On 10/25/2017 05:58 PM, 'Benedikt Niedermayr' via isar-users wrote:
Am 25.10.2017 um 11:48 schrieb Alexander Smirnov:
May there be a problem when all files belonging to the build user and not to root?
On 10/24/2017 11:22 PM, Jan Kiszka wrote:
On 2017-10-24 21:34, Alexander Smirnov wrote:
Hello all,
I've successfully dropped 'sudo' around buildchroot operations:
- Create buildchroot
- Build dpkg-base package (hello)
- Build dpkg-raw package (example-raw)
The patch is quite small, proot works out-of-the box. I've tested the
following configurations:
- multiconfig:qemuarm-wheezy:isar-image-base
- multiconfig:qemuarm-jessie:isar-image-base
- multiconfig:qemuarm-stretch:isar-image-base
- multiconfig:qemui386-jessie:isar-image-base
- multiconfig:qemui386-stretch:isar-image-base
- multiconfig:qemuamd64-jessie:isar-image-base
- multiconfig:qemuamd64-stretch:isar-image-base
So proot is really good tool :-)
If you'd like to reproduce the test, please try my branch: asmirnov/devel
NOTE: do not forget to install proot: apt-get install proot
Build command:
$ bitbake multiconfig:qemuarm-wheezy:isar-image-base
multiconfig:qemuarm-jessie:isar-image-base
multiconfig:qemuarm-stretch:isar-image-base
multiconfig:qemui386-jessie:isar-image-base
multiconfig:qemui386-stretch:isar-image-base
multiconfig:qemuamd64-jessie:isar-image-base
multiconfig:qemuamd64-stretch:isar-image-base
Great news! Hope this passes all tests and then makes it into master soon!

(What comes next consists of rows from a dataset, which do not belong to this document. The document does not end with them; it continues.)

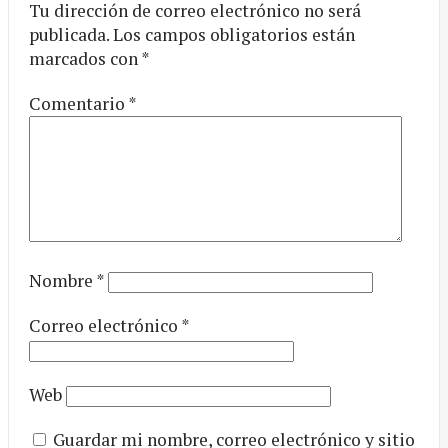
Tu dirección de correo electrónico no será
publicada.
Los campos obligatorios están
marcados con
*
Comentario
*
Nombre
*
Correo electrónico
*
Web
Guardar mi nombre, correo electrónico y sitio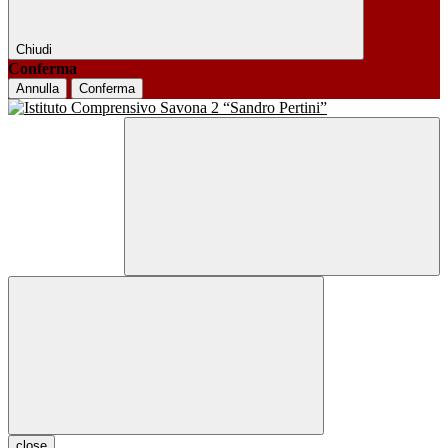
Chiudi
Conferma
Annulla
Conferma
close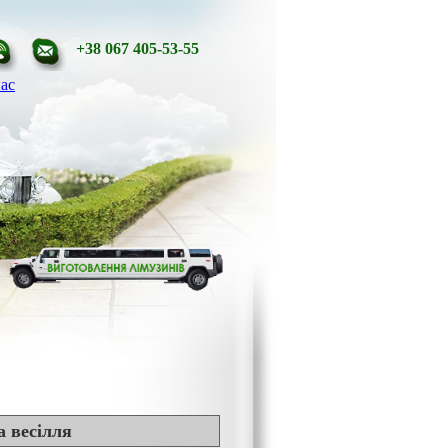
+38 067 405-53-55
ас
а весілля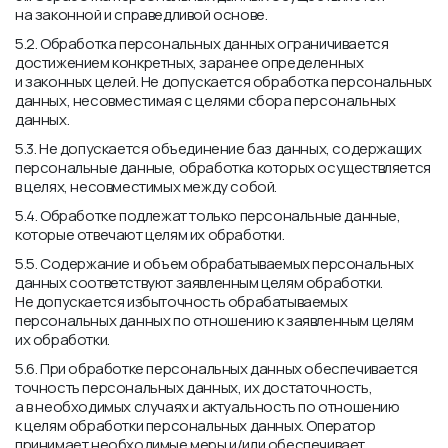
на законной и справедливой основе.
5.2. Обработка персональных данных ограничивается
достижением конкретных, заранее определенных
и законных целей. Не допускается обработка персональных
данных, несовместимая с целями сбора персональных
данных.
5.3. Не допускается объединение баз данных, содержащих
персональные данные, обработка которых осуществляется
в целях, несовместимых между собой.
5.4. Обработке подлежат только персональные данные,
которые отвечают целям их обработки.
5.5. Содержание и объем обрабатываемых персональных
данных соответствуют заявленным целям обработки.
Не допускается избыточность обрабатываемых
персональных данных по отношению к заявленным целям
их обработки.
5.6. При обработке персональных данных обеспечивается
точность персональных данных, их достаточность,
а в необходимых случаях и актуальность по отношению
к целям обработки персональных данных. Оператор
принимает необходимые меры и/или обеспечивает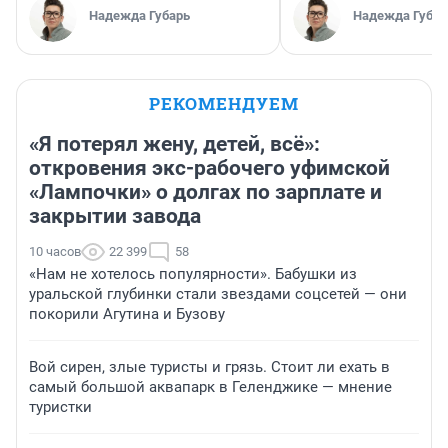
Надежда Губарь
Надежда Губар
РЕКОМЕНДУЕМ
«Я потерял жену, детей, всё»:
откровения экс-рабочего уфимской
«Лампочки» о долгах по зарплате и
закрытии завода
10 часов
22 399
58
«Нам не хотелось популярности». Бабушки из
уральской глубинки стали звездами соцсетей — они
покорили Агутина и Бузову
Вой сирен, злые туристы и грязь. Стоит ли ехать в
самый большой аквапарк в Геленджике — мнение
туристки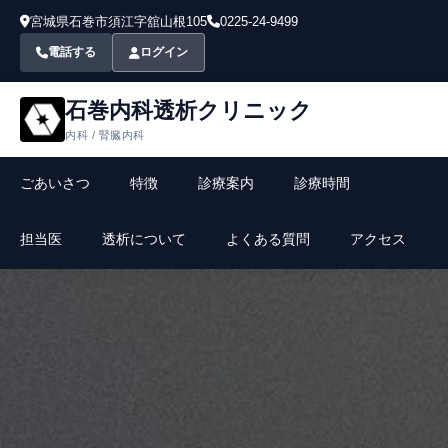
宮城県石巻市須江字舘山根105
0225-24-9499
電話する
ログイン
石巻内科透析クリニック
内科 / 腎臓内科
ごあいさつ
特徴
診療案内
診療時間
担当医
透析について
よくある質問
アクセス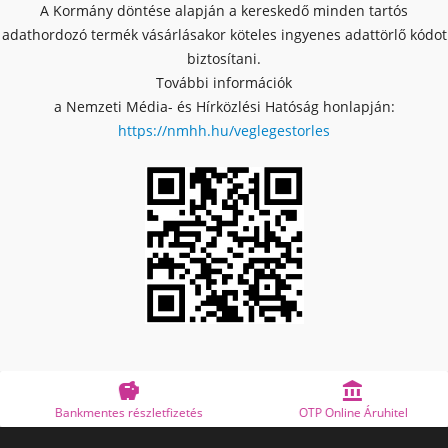
A Kormány döntése alapján a kereskedő minden tartós
adathordozó termék vásárlásakor köteles ingyenes adattörlő kódot
biztosítani.
További információk
a Nemzeti Média- és Hírközlési Hatóság honlapján:
https://nmhh.hu/veglegestorles


Bankmentes részletfizetés
OTP Online Áruhitel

I've tested QEMU machines for images listed above, no difference observed in comparison with original 'sudo' approach. But anyway, it would be nice if somebody else will test this, especially in customer project environment.
In the VM that I've built with proot patch I see the following:
root@isar:~# ls -l /usr/bin/ | grep hello
-rwxr-xr-x 1 root root 18068 Oct 24 18:52 hello
root@isar:~#
So the file from hello package (which is built using proot) has root ownership.
In theory the problems could occur during generation of target filesystem, will see. But anyway, Yocto will do this without sudo, so probably here also this could be done.